FTX founder Sam Bankman-Fried will testify during his criminal trial, hoping to convince a jury that he is not guilty of seven fraud and conspiracy charges, his defense lawyers said during a teleconference on Wednesday.

The revelation comes as federal prosecutors are expected to wind their case down. They’ve signaled their final witness will be called to the stand on Thursday. After that, Bankman-Fried’s defense attorneys will have the opportunity to present their telling of FTX’s collapse.

Bankman-Fried will testify after the defense presents three witnesses, Bankman-Fried’s lead lawyer, Mark Cohen of Cohen & Gresser, said to the court. The jury has heard at length from Bankman-Fried’s inner circle, yet the former crypto mogul has remained silent so far.


While Bankman-Fried’s testimony has the potential to convince the jury that he is not guilty, it also opens the former crypto mogul up to several pitfalls. Federal prosecutors will have the opportunity to submit evidence to discredit him, which wouldn't have otherwise been allowed. During cross-examination, there's a potential for prolonged scrutiny as they could keep him on the stand for hours.

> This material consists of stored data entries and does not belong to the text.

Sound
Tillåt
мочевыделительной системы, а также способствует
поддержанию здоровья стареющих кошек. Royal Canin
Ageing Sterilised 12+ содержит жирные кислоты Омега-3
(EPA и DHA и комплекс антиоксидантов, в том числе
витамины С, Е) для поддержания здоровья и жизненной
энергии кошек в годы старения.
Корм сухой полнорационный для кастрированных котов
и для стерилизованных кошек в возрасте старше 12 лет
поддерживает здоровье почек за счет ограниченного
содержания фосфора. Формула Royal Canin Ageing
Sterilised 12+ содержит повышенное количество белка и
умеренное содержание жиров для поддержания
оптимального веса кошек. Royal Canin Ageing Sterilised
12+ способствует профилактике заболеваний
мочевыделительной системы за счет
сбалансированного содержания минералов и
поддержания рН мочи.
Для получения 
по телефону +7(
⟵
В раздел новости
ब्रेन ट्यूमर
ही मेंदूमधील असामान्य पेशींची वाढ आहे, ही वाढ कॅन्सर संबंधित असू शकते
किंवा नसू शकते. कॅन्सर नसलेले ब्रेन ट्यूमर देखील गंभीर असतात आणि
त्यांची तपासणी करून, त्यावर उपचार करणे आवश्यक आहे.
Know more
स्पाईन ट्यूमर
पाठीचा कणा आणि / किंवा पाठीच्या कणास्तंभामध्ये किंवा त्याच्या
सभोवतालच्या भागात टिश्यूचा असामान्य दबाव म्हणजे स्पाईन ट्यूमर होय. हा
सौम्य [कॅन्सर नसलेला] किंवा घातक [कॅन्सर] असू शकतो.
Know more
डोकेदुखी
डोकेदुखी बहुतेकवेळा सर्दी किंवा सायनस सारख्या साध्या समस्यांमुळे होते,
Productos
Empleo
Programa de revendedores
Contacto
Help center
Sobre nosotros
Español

Brian Newman, an attorney at the law firm Dykema Gossett, previously told Decrypt that Bankman-Fried would effectively be walking a “tightrope” on the stand. With the wide breadth of public statements made by Bankman-Fried, federal prosecutors have a substantial amount of prior remarks that could be leveraged to challenge his credibility.

At the same time, Bankman-Fried’s decision to testify on his behalf isn't all that surprising. He went on what appeared to be a self-directed media tour and regularly posted long Twitter threads reflecting on the collapse of FTX. But two weeks after FTX filed for bankruptcy, Bankman-Fried was dropped by his lawyers for “incessant and disruptive tweeting” according to a report by Bloomberg Law.

Prior to Wednesday, Bankman-Fried’s defense had only hinted at the possibility of his testimony. In a court filing the day before, federal prosecutors told the court that they had received a list of six potential witnesses, but it did not mention the former crypto mogul.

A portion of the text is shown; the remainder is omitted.